C’est ainsi que la religion juive a façonné le mode de vie des Israéliens. À l’époque du mandat britannique, les habitants de Tel-Aviv, pour affirmer leur identité juive, ont pris sur eux de faire du shabbat un jour sans transports publics, sans restaurants ni cinémas. Dans les années 1950 et 1960, Tel-Aviv et naturellement Jérusalem se transformaient en villes mortes le vendredi à partir de trois ou quatre heures de l’après-midi, et cela jusqu’au samedi soir. Cette absence de vie sociale, imposée à tous, tenait de la dictature, mais était malgré tout acceptée. Aujourd’hui, tout cela appartient au passé. À Jérusalem, le vendredi soir, on peut dîner en ville, aller au cinéma, dans un pub ou dans une discothèque. La vie sociale est beaucoup plus souple, libérée des obligations religieuses. Mais, aujourd’hui encore, la religion contraint les laïcs à adopter des comportements conformes à des règles qui leur sont étrangères, comme le mariage religieux ou la définition du Juif comme une personne née de mère juive. En ce sens, le judaïsme fait partie intégrante de la société israélienne.

Je suis pourtant favorable au principe d’une Constitution laïque. La religion doit être ramenée dans la sphère privée. Il est nécessaire aussi qu’elle soit évacuée de la vie politique. Mais je crains que ceci, au moins à court terme, ne soit un vain espoir. Le judaïsme ne peut avoir l’histoire du christianisme car il est davantage qu’une religion : il est un pilier de l’identité nationale.
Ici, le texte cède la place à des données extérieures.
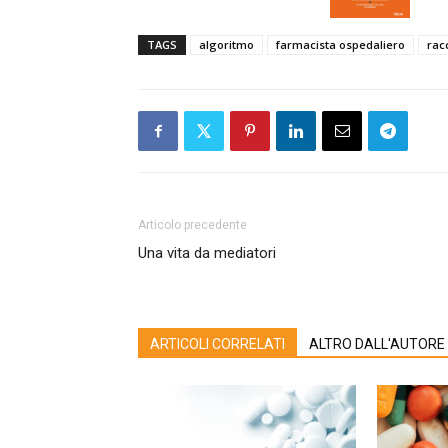
TAGS
algoritmo
farmacista ospedaliero
rac
Articolo precedente
Una vita da mediatori
ARTICOLI CORRELATI
ALTRO DALL'AUTORE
Or le processus de transformation du judaïsme en simple religion sera long et difficile, ponctué d’innombrables affrontements. La plupart des laïcs pensent qu’Israël est confronté à des tâches plus urgentes, la paix par exemple. Le processus de sécularisation au sens français du terme, avec une séparation de l’Église et de l’État, n’est donc pas d’actualité en Israël, et il n’y a pas grand espoir qu’il le soit dans un avenir proche.

VDI : Depuis les années 1980, Israël a accueilli des dizaines de milliers de Juifs originaires du bloc soviétique. Beaucoup d’Ashkénazes ont vu favorablement cette arrivée parce qu’elle leur permettait de renouer avec leurs origines européennes. Mais ces immigrés continuent de parler russe, ils admirent l’American way of life, sont attirés par le Likoud et le parti d’Avigdor Lieberman. Que pensez-vous de ce mode d’intégration ?

Z. S. : Là encore, pour comprendre la situation actuelle il faut revenir en arrière. Au début des années 1950, Israël a enregistré sa plus grosse vague d’immigration. L’année 1951, celle de mon arrivée, constitue à cet égard un record. Des centaines de milliers de personnes campaient sous des tentes à cause d’une pénurie de logements. À mon époque, l’intégration fonctionnait sur le mode du melting pot américain. Il fallait se couler dans le moule existant, ce qui correspondait à la volonté de « fabriquer » des Israéliens tout de suite. On ne nous demandait pas exactement d’abandonner notre bagage culturel ou d’oublier notre langue – l’assimilation devait se faire de manière naturelle –, mais de ranger notre bagage d’origine dans celui, plus grand, de la culture israélienne. Il fallait avant tout devenir un Israélien à part entière.

Dans les années 1930 et 1940, il y a eu une lutte féroce contre le yiddish, qui était la langue de 80 % des nouveaux Israéliens. Cette campagne s’est poursuivie après la création de l’État d’Israël, alors que le judaïsme d’Europe orientale avait cessé d’exister. J’ai la copie d’une lettre datant de 1950 et envoyée par la censure à une personne qui voulait monter une pièce de théâtre en yiddish ; cette lettre précisait que cette langue, interdite par la loi, n’était tolérée que pour les troupes étrangères. En 1950, il y avait donc – encore et toujours – une guerre à outrance menée contre le yiddish. Le modèle de l’Israélien, c’était celui qui parle hébreu, qui mène une vie en tout point contraire à celle de la diaspora, qui au fond méprise les Juifs restés en Europe.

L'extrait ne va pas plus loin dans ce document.